C’est la réponse du berger à la bergère. Ou plutôt du groupe laitier Lactalis au député Richard Ramos. Le 13 février, l’élu MoDem du Loiret ouvrait la boîte à camembert. Au lait cru. Chacun de ses collègues de l’Assemblée nationale recevait dans son casier une boîte du fromage normand et ses effluves se sont glissés jusque dans l’Hémicycle.

Le député, accompagné de Véronique Richez-Lerouge, présidente de l’association Fromages de terroirs, souhaitait mettre ses collègues au parfum. Son objectif : dénoncer le projet d’autoriser le label Appellation d’origine protégée (AOP) sur un camembert pasteurisé. Un changement complet de cahier des charges de cette appellation normande, jusqu’alors réservée au fromage au lait cru, qui pourrait entrer en vigueur en 2021.

Or, en inventant, avec Président, le camembert pasteurisé, Lactalis a ouvert la voie à l’industrialisation de ce fromage de terroir. Il en détient toujours la plus grosse part. Le géant laitier n’a donc pas manqué de réagir à l’offensive du député.

Cahier des charges à deux vitesses

Une réplique se prépare au Sénat, mardi 2 avril, à « l’invi­tation » de la sénatrice centriste de l’Orne, Nathalie Goulet.

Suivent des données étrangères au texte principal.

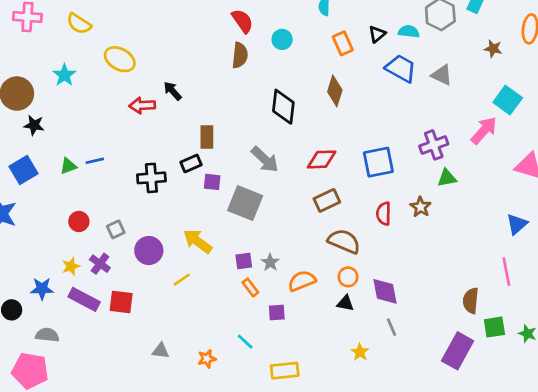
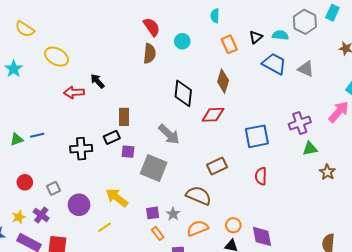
red diamond: (322, 159) -> (213, 115), moved
brown star: (421, 207) -> (327, 172), moved
brown semicircle: (344, 241) -> (199, 196), moved

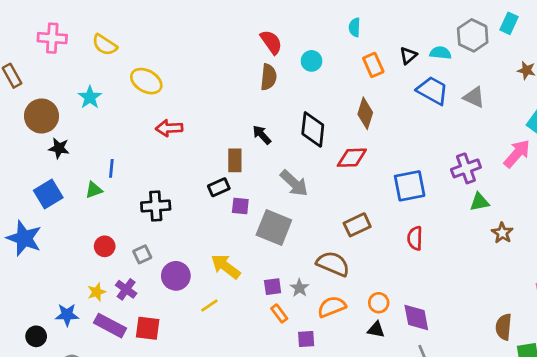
black arrow: (97, 81) -> (262, 135), moved
blue line: (37, 135) -> (111, 168), moved, turned -72
black cross: (81, 149) -> (156, 206), moved

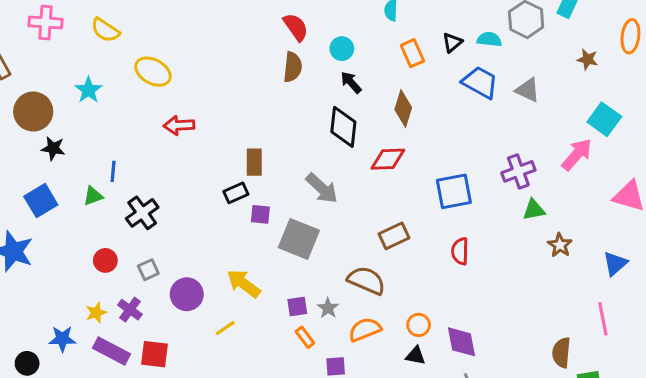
black arrow: (262, 135) -> (351, 82), moved
black cross: (156, 206) -> (142, 213), moved, turned -32

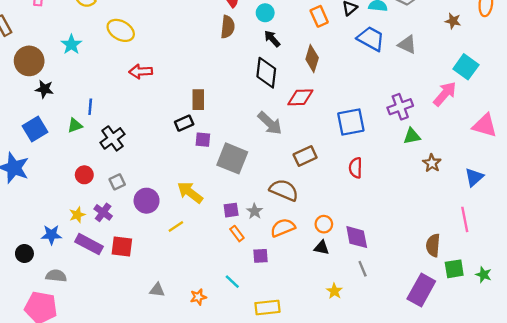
gray arrow: (322, 188) -> (270, 123), moved

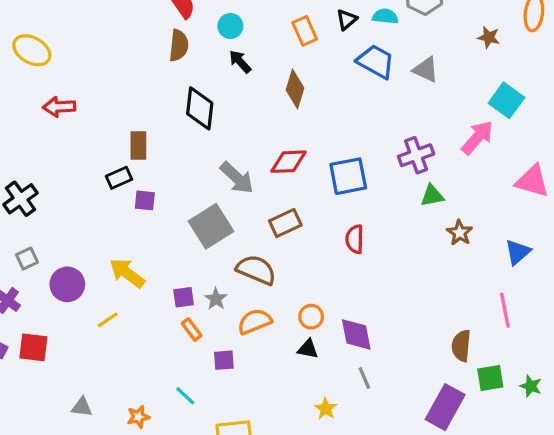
black diamond: (266, 73) -> (200, 108), moved
red diamond: (300, 97) -> (288, 162), moved
gray square: (232, 158) -> (211, 226), moved, turned 36

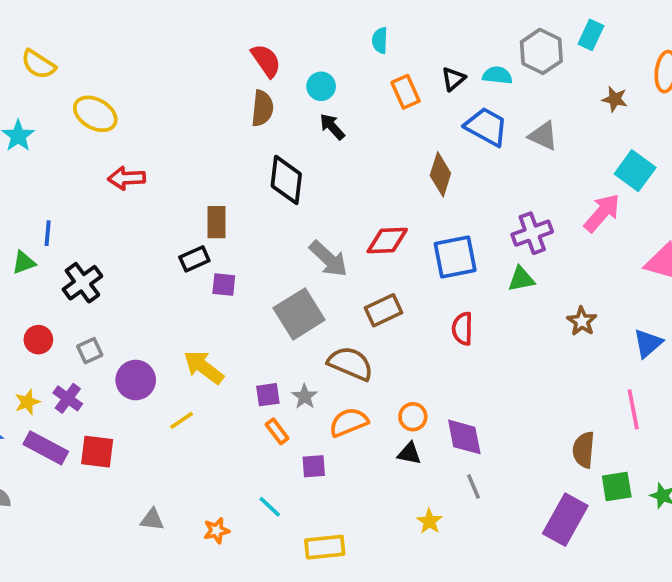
brown diamond: (295, 89) -> (440, 174), moved
green triangle: (432, 196) -> (521, 279), moved

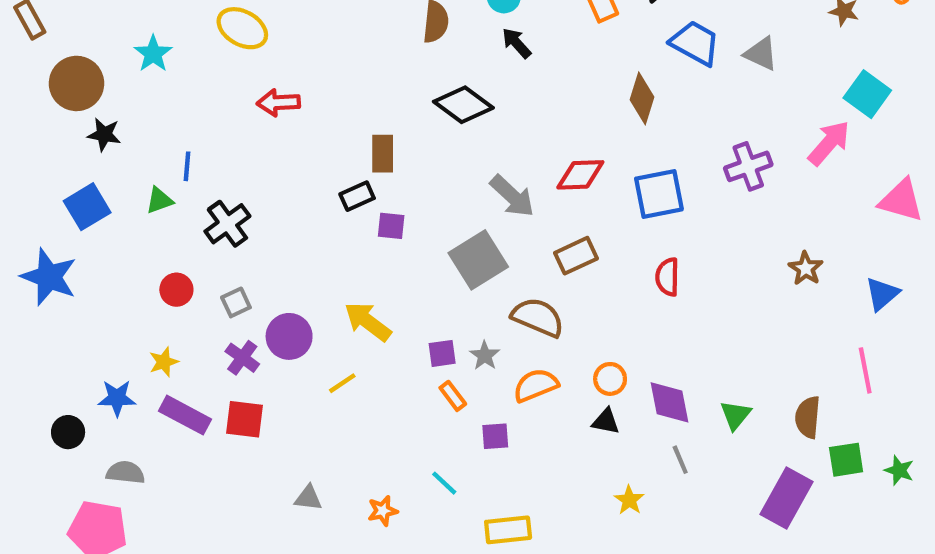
black diamond: (286, 180) -> (463, 105), turned -60
green triangle: (521, 279) -> (735, 415), moved, turned -40
purple cross: (68, 398) -> (242, 358), moved

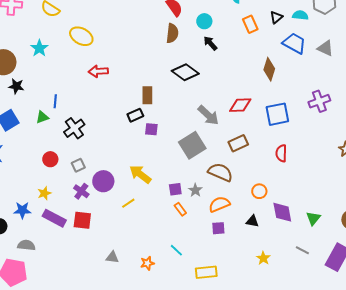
orange circle: (610, 379) -> (259, 191), moved
purple square: (495, 436) -> (218, 228), moved
gray line: (680, 460) -> (302, 250), moved, turned -40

Pour « défendre le vrai camembert de ­Normandie », Jean-Marie Cambefort, grand maître de la Confrérie des ­chevaliers du camembert – du véritable camembert de Normandie –, est placé aux premières loges.

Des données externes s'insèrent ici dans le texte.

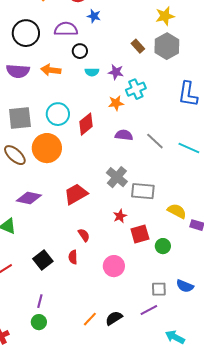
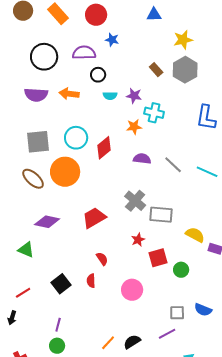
cyan cross: (136, 89) -> (154, 113), turned 36

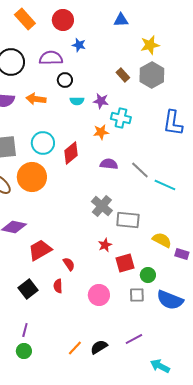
cyan line: (207, 172) -> (165, 185), moved
red trapezoid: (94, 218) -> (40, 250), moved
blue semicircle: (203, 310) -> (170, 300), moved, size x1.5
gray square: (177, 313) -> (137, 295), moved

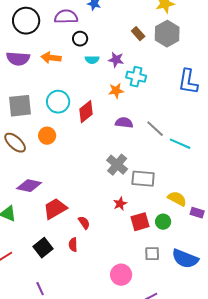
orange circle: (32, 177) -> (47, 136), size x0.6
green circle: (148, 275) -> (163, 222), moved
pink circle: (99, 295) -> (121, 275), moved
purple line: (25, 330) -> (40, 289), turned -40

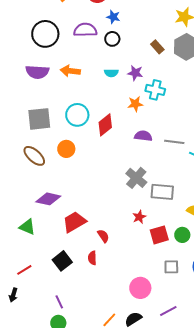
black circle: (80, 39) -> (112, 39), moved
gray line: (155, 129) -> (174, 142), turned -36

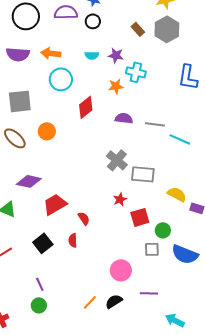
cyan circle: (77, 115) -> (61, 79), moved
green circle: (182, 235) -> (163, 230), moved
purple line: (168, 311) -> (149, 293), turned 30

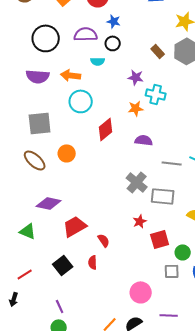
cyan semicircle: (92, 55) -> (98, 61), moved
gray line: (155, 124) -> (172, 163), moved

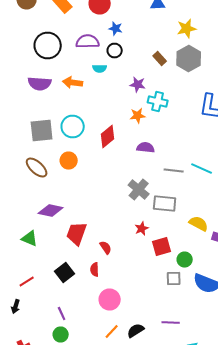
cyan circle: (81, 101) -> (73, 126), moved
red trapezoid: (75, 226) -> (77, 234), turned -40
pink circle: (141, 292) -> (110, 300), moved

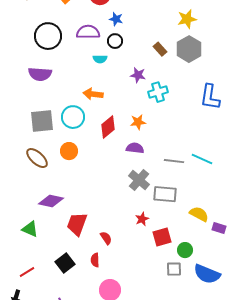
orange arrow: (73, 82) -> (93, 94), moved
cyan cross: (158, 102) -> (158, 92), turned -30
orange star: (138, 116) -> (138, 122), moved
purple semicircle: (146, 148) -> (135, 148), moved

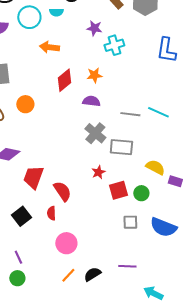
cyan circle: (73, 117) -> (29, 17), moved
red semicircle: (106, 238) -> (62, 191), size x1.5
green circle: (185, 250) -> (141, 193), moved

« Nous souhaitons profiter de la vitrine du Sénat pour parler de l’évolution de l’AOP si décriée »,affirme M. Cambefort. Il défend le cahier des charges à deux vitesses de la future AOP. D’un côté, le « cœur de gamme », élaboré avec du lait pasteurisé provenant de troupeaux comptant au moins 30 % de vaches normandes pâturant six mois par an. De l’autre, le « haut de gamme », qui ­continuera d’être fabriqué avec du lait cru produit par au moins 60 % de vaches normandes – un accord trouvé en février 2018 après un conflit ouvert six ans plus tôt entre défenseurs du camembert au lait cru et industriels. « Le lait des producteurs sera mieux valorisé et l’AOP aura un tonnage plus important. Nous pourrions atteindre 45 000 tonnes », assure-t-il, sachant que l’AOP actuelle au lait cru représente 5 600 tonnes par an.

M. Cambefort connaît bien son sujet. Avant de porter le grand habit de la confrérie, il dirigeait en effet l’usine Lepetit, propriété de Lactalis. En outre, il a accompagné le basculement de cette marque vers le lait pasteurisé et sa sortie de l’AOP. Depuis, le groupe laitier de la famille Besnier a avancé ses pions. Il a racheté tour à tour Moulin de Carel, Jort et, surtout, la fromagerie Graindorge, porteurs de l’AOP. De quoi s’inviter en force à la ­table des négociations dans la guerre du camembert. L’enjeu : repositionner sur ses boîtes de fromage industriel le précieux label rouge et or, source de marges plus grasses…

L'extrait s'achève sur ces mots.